The aging process of sea and sun also summons beauty. Many lavender pieces were originally clear. They turned purple only after years of sunshine, the new hue reflecting the amount of manganese in the original glass and the length of sun exposure. Time and again, a clear piece shows its true amethyst hue only after being examined at home.
A rainbow of beach glass gems has found new life as earrings for me to use as Christmas gifts. The recipients enjoy that I found the glass and imagine, as I do, an intriguing Chesapeake history for each piece.
The mouth of a found bottle or neck “speaks volumes about its history,” notes Richard LaMotte in his book, Pure Sea Glass. A hand-molded lip is old, while a screw-on style means a modern origin.
Rare colors like red, yellow and turquoise; a frosted glaze; bubbles (indicating age); and scars on bottle bottoms indicating hand-blowing all increase a specimen’s value for seaglass fanciers.
Bottles are the source of four out of five seaglass shards, I learn.
Many if not most of my bottle messages arrive in fragments that I struggle to understand, bringing mysteries rather than answers. The far majority of finds are not curved like the original vessels but sculpted into a triangle shape. So far, no explanation for that makes sense to me.
Some bottle chips bark orders: Not to be refilled, cautions a clear bottom fragment. The law forbids Sal, sternly orders a brown piece. How did she earn such an admonishment? Does a violet fragment that reads simply Gall also pronounce judgment? Perhaps Sal used her half-pin maneuver on Davi, an opaque fragment. Did any of them Pat off Phill (blue)? Or do harm to his b (green)? Was Phill a beekeeper? Eventually, I learn that after prohibition, liquor bottles had to bear the notice, Federal Law Forbids Sale Or Re-use Of This Bottle.
Down the beach, ANN in MD (bluegreen) could have drunk epsi c or eaten a Dairy Product (both opaque white).

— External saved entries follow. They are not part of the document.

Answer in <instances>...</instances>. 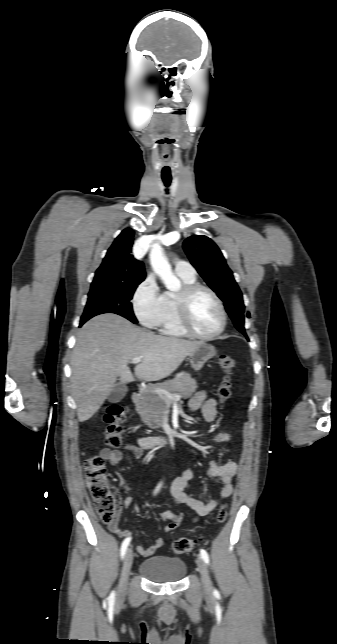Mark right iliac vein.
<instances>
[{
  "instance_id": "1",
  "label": "right iliac vein",
  "mask_w": 337,
  "mask_h": 644,
  "mask_svg": "<svg viewBox=\"0 0 337 644\" xmlns=\"http://www.w3.org/2000/svg\"><path fill=\"white\" fill-rule=\"evenodd\" d=\"M133 563V552L131 549H128L125 555V559L123 562V567H122V573H121V579H120V584L118 588V597L123 598L126 594L127 590V581H128V576L132 567Z\"/></svg>"
}]
</instances>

A brown fragment Made in USA declares an origin more common in the past than today. Besides Philadelphia (Phill) and Annapolis (Ann), bottles have come to this beach from New York USA (clear with an embossed eagle) and San Juan PR (green). Another violet bit reads only Port, giving no clue as to which.

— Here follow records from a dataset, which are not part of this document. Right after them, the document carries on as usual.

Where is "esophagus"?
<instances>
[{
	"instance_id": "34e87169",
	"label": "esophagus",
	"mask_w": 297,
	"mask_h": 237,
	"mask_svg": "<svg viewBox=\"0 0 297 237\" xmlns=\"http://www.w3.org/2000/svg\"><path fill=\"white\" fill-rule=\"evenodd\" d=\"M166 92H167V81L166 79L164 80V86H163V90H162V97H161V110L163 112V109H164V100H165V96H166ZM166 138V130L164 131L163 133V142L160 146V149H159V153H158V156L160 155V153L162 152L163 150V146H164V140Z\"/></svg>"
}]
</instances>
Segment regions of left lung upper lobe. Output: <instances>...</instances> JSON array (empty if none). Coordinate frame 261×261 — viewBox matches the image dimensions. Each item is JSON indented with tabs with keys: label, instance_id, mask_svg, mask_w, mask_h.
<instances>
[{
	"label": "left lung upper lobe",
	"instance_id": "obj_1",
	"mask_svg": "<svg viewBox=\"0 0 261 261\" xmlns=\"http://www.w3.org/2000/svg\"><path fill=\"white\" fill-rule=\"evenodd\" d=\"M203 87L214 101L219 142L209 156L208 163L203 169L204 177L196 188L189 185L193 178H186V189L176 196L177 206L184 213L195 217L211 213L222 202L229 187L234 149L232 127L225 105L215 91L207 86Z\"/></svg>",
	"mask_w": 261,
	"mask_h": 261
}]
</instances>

Ert Pha! Amtel! Chem! they shout at me. Was brown bit Gottlieb OBE overtaken by events? Mul, advises another. Mull it over, perhaps.
Each storied piece bears a quantum of wisdom.
I walk in Zen-like meditation, yet each step brings suspense, with the rare adrenalin rush when I bend over to extract a true treasure half-hidden in the sand. I think I’ll need at least another winter of searching to burnish my seaglass dialect.
Lynn Teo Simarski and her husband Guy Guthridge live aboard their trawler, Bright Pleiades, on the Chesapeake Bay. They write Bay Weekly’s science column, Voyages of Discovery, and are at work on a book about Chesapeake science and societal issues.